### ABOUT THIS TASK
Verbatim copy, images removed: write out the entries below.

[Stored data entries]
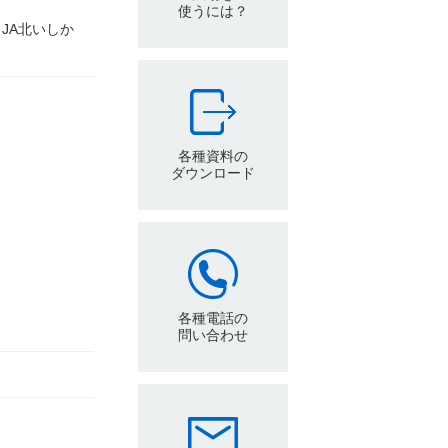
使うには？
JA北いしか
各種資料の
ダウンロード
各種電話の
問い合わせ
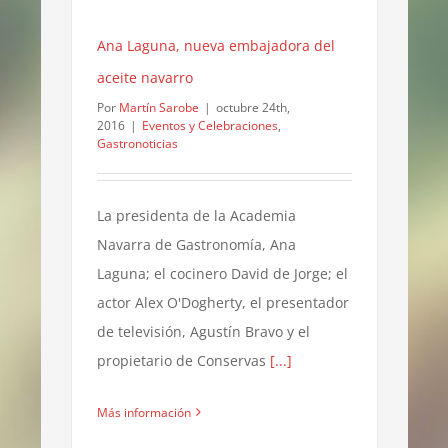
Ana Laguna, nueva embajadora del
aceite navarro
Por
Martín Sarobe
|
octubre 24th,
2016
|
Eventos y Celebraciones
,
Gastronoticias
La presidenta de la Academia
Navarra de Gastronomía, Ana
Laguna; el cocinero David de Jorge; el
actor Alex O'Dogherty, el presentador
de televisión, Agustín Bravo y el
propietario de Conservas
[...]
Más información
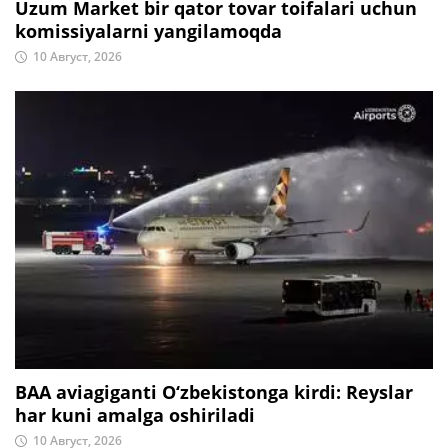
Uzum Market bir qator tovar toifalari uchun
komissiyalarni yangilamoqda
10 Август, 2026
BAA aviagiganti O‘zbekistonga kirdi: Reyslar
har kuni amalga oshiriladi
10 Август, 2026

### THE COMPLETED TASK
使うには？
JA北いしか
各種資料の
ダウンロード
各種電話の
問い合わせ
Ana Laguna, nueva embajadora del
aceite navarro
Por
Martín Sarobe
|
octubre 24th,
2016
|
Eventos y Celebraciones
,
Gastronoticias
La presidenta de la Academia
Navarra de Gastronomía, Ana
Laguna; el cocinero David de Jorge; el
actor Alex O'Dogherty, el presentador
de televisión, Agustín Bravo y el
propietario de Conservas
[...]
Más información
Uzum Market bir qator tovar toifalari uchun
komissiyalarni yangilamoqda
10 Август, 2026
BAA aviagiganti O‘zbekistonga kirdi: Reyslar
har kuni amalga oshiriladi
10 Август, 2026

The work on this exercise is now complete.